_Task_
Any pictures in the records below should be skipped; write out everything else exactly.

_Given records_
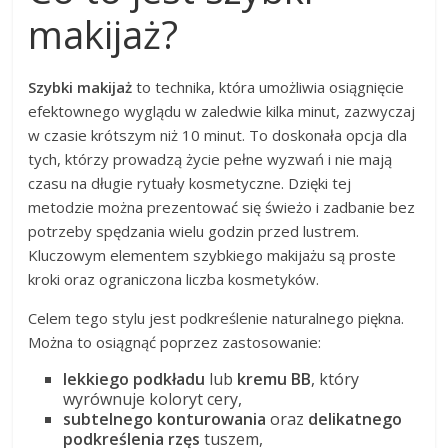
makijaż?
Szybki makijaż
to technika, która umożliwia osiągnięcie
efektownego wyglądu w zaledwie kilka minut, zazwyczaj
w czasie krótszym niż 10 minut. To doskonała opcja dla
tych, którzy prowadzą życie pełne wyzwań i nie mają
czasu na długie rytuały kosmetyczne. Dzięki tej
metodzie można prezentować się świeżo i zadbanie bez
potrzeby spędzania wielu godzin przed lustrem.
Kluczowym elementem szybkiego makijażu są proste
kroki oraz ograniczona liczba kosmetyków.
Celem tego stylu jest podkreślenie naturalnego piękna.
Można to osiągnąć poprzez zastosowanie:
lekkiego podkładu
lub
kremu BB
, który
wyrównuje koloryt cery,
subtelnego konturowania
oraz
delikatnego
podkreślenia rzęs
tuszem,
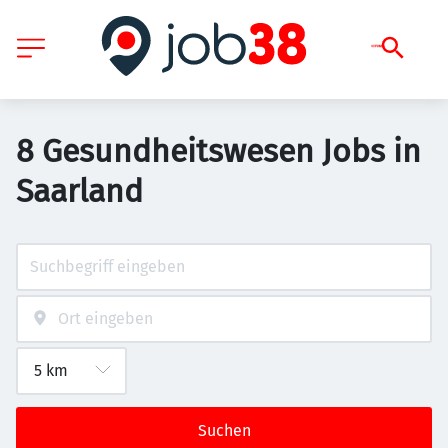
8 Gesundheitswesen Jobs in
Saarland
Suchen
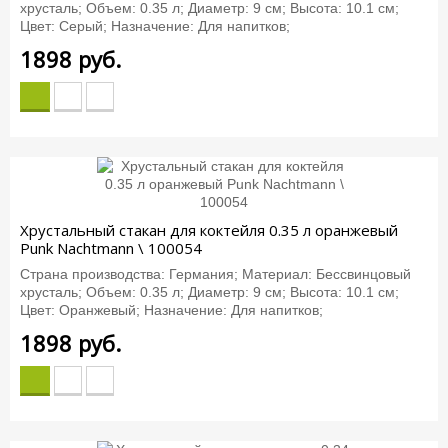
хрусталь; Объем: 0.35 л; Диаметр: 9 см; Высота: 10.1 см;
Цвет: Серый; Назначение: Для напитков;
1898
руб.
Хрустальный стакан для коктейля 0.35 л оранжевый
Punk Nachtmann \ 100054
Страна производства: Германия; Материал: Бессвинцовый
хрусталь; Объем: 0.35 л; Диаметр: 9 см; Высота: 10.1 см;
Цвет: Оранжевый; Назначение: Для напитков;
1898
руб.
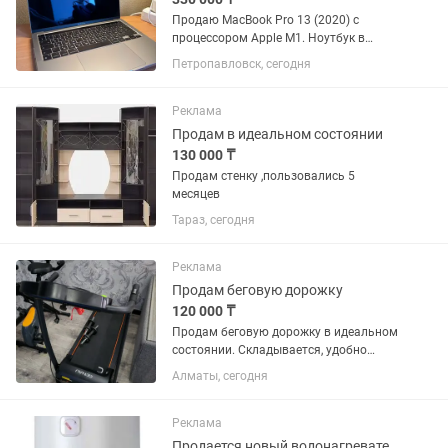
Продаю MacBook Pro 13 (2020) с
процессором Apple M1. Ноутбук в
серебристом цвете, в идеальном
Петропавловск, сегодня
состоянии. Был в личном
пользовании. Мышка беспроводная
Apple в подарок.Состояние
Реклама
аккумулятора-94%
Продам в идеальном состоянии
130 000 ₸
Продам стенку ,пользовались 5
месяцев
Тараз, сегодня
Реклама
Продам беговую дорожку
120 000 ₸
Продам беговую дорожку в идеальном
состоянии. Складывается, удобно
перемещать. Полностью в рабочем
Алматы, сегодня
состоянии. Работает от сети.Причина
продажи переезд. Только самовывоз.
Торг уместен
Реклама
Продается новый водонагреватель Electrolux EWH 80Л Heatronic Slim DryHeat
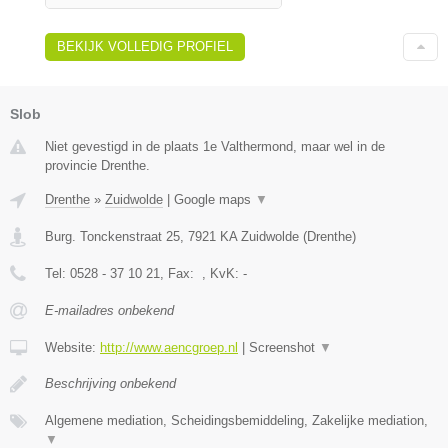
BEKIJK VOLLEDIG PROFIEL
Slob
Niet gevestigd in de plaats 1e Valthermond, maar wel in de
provincie Drenthe.
Drenthe
»
Zuidwolde
|
Google maps
▼
Burg. Tonckenstraat 25
,
7921 KA
Zuidwolde
(
Drenthe
)
Tel:
0528 - 37 10 21
, Fax:
, KvK:
-
E-mailadres onbekend
Website:
http://www.aencgroep.nl
|
Screenshot
▼
Beschrijving onbekend
Algemene mediation, Scheidingsbemiddeling, Zakelijke mediation,
▼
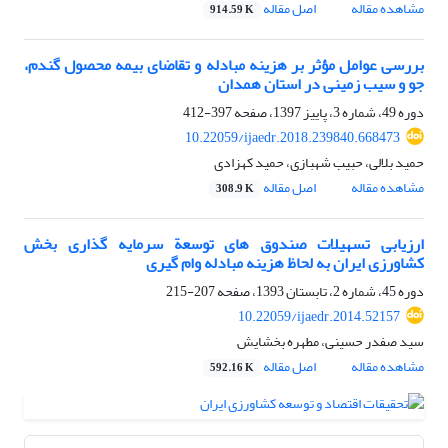
مشاهده مقاله
اصل مقاله
914.59 K
بررسی عوامل مؤثر بر هزینه مبادله و تقاضای بیمه محصول گندم،
جو و سیب زمینی در استان همدان
دوره 49، شماره 3، پاییز 1397، صفحه
397-412
10.22059/ijaedr.2018.239840.668473
حمید بلالی، حبیب شهبازی، حمید کهزادی
مشاهده مقاله
اصل مقاله
308.9 K
ارزیابی تسهیلات صندوق های توسعة سرمایه گذاری بخش
کشاورزی ایران به لحاظ هزینه مبادله وام گیری
دوره 45، شماره 2، تابستان 1393، صفحه
207-215
10.22059/ijaedr.2014.52157
سید صفدر حسینی، مطهره بخشایش
مشاهده مقاله
اصل مقاله
592.16 K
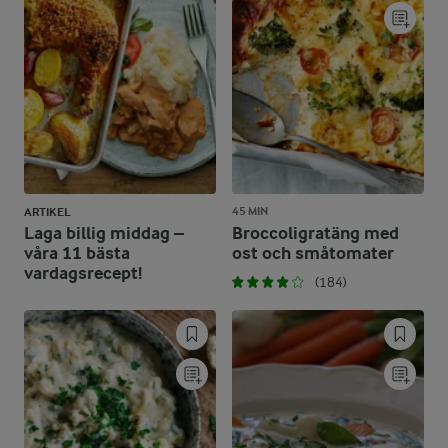
45 MIN
ARTIKEL
Laga billig middag –
Broccoligratäng med
våra 11 bästa
ost och småtomater
vardagsrecept!
(184)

_Result of the task_
makijaż?
Szybki makijaż
to technika, która umożliwia osiągnięcie
efektownego wyglądu w zaledwie kilka minut, zazwyczaj
w czasie krótszym niż 10 minut. To doskonała opcja dla
tych, którzy prowadzą życie pełne wyzwań i nie mają
czasu na długie rytuały kosmetyczne. Dzięki tej
metodzie można prezentować się świeżo i zadbanie bez
potrzeby spędzania wielu godzin przed lustrem.
Kluczowym elementem szybkiego makijażu są proste
kroki oraz ograniczona liczba kosmetyków.
Celem tego stylu jest podkreślenie naturalnego piękna.
Można to osiągnąć poprzez zastosowanie:
lekkiego podkładu
lub
kremu BB
, który
wyrównuje koloryt cery,
subtelnego konturowania
oraz
delikatnego
podkreślenia rzęs
tuszem,
8 Gesundheitswesen Jobs in
Saarland
Suchen
хрусталь; Объем: 0.35 л; Диаметр: 9 см; Высота: 10.1 см;
Цвет: Серый; Назначение: Для напитков;
1898
руб.
Хрустальный стакан для коктейля 0.35 л оранжевый
Punk Nachtmann \ 100054
Страна производства: Германия; Материал: Бессвинцовый
хрусталь; Объем: 0.35 л; Диаметр: 9 см; Высота: 10.1 см;
Цвет: Оранжевый; Назначение: Для напитков;
1898
руб.
Продаю MacBook Pro 13 (2020) с
процессором Apple M1. Ноутбук в
серебристом цвете, в идеальном
Петропавловск, сегодня
состоянии. Был в личном
пользовании. Мышка беспроводная
Apple в подарок.Состояние
Реклама
аккумулятора-94%
Продам в идеальном состоянии
130 000 ₸
Продам стенку ,пользовались 5
месяцев
Тараз, сегодня
Реклама
Продам беговую дорожку
120 000 ₸
Продам беговую дорожку в идеальном
состоянии. Складывается, удобно
перемещать. Полностью в рабочем
Алматы, сегодня
состоянии. Работает от сети.Причина
продажи переезд. Только самовывоз.
Торг уместен
Реклама
Продается новый водонагреватель Electrolux EWH 80Л Heatronic Slim DryHeat
BEKIJK VOLLEDIG PROFIEL
Slob
Niet gevestigd in de plaats 1e Valthermond, maar wel in de
provincie Drenthe.
Drenthe
»
Zuidwolde
|
Google maps
▼
Burg. Tonckenstraat 25
,
7921 KA
Zuidwolde
(
Drenthe
)
Tel:
0528 - 37 10 21
, Fax:
, KvK:
-
E-mailadres onbekend
Website:
http://www.aencgroep.nl
|
Screenshot
▼
Beschrijving onbekend
Algemene mediation, Scheidingsbemiddeling, Zakelijke mediation,
▼
مشاهده مقاله
اصل مقاله
914.59 K
بررسی عوامل مؤثر بر هزینه مبادله و تقاضای بیمه محصول گندم،
جو و سیب زمینی در استان همدان
دوره 49، شماره 3، پاییز 1397، صفحه
397-412
10.22059/ijaedr.2018.239840.668473
حمید بلالی، حبیب شهبازی، حمید کهزادی
مشاهده مقاله
اصل مقاله
308.9 K
ارزیابی تسهیلات صندوق های توسعة سرمایه گذاری بخش
کشاورزی ایران به لحاظ هزینه مبادله وام گیری
دوره 45، شماره 2، تابستان 1393، صفحه
207-215
10.22059/ijaedr.2014.52157
سید صفدر حسینی، مطهره بخشایش
مشاهده مقاله
اصل مقاله
592.16 K
45 MIN
ARTIKEL
Laga billig middag –
Broccoligratäng med
våra 11 bästa
ost och småtomater
vardagsrecept!
(184)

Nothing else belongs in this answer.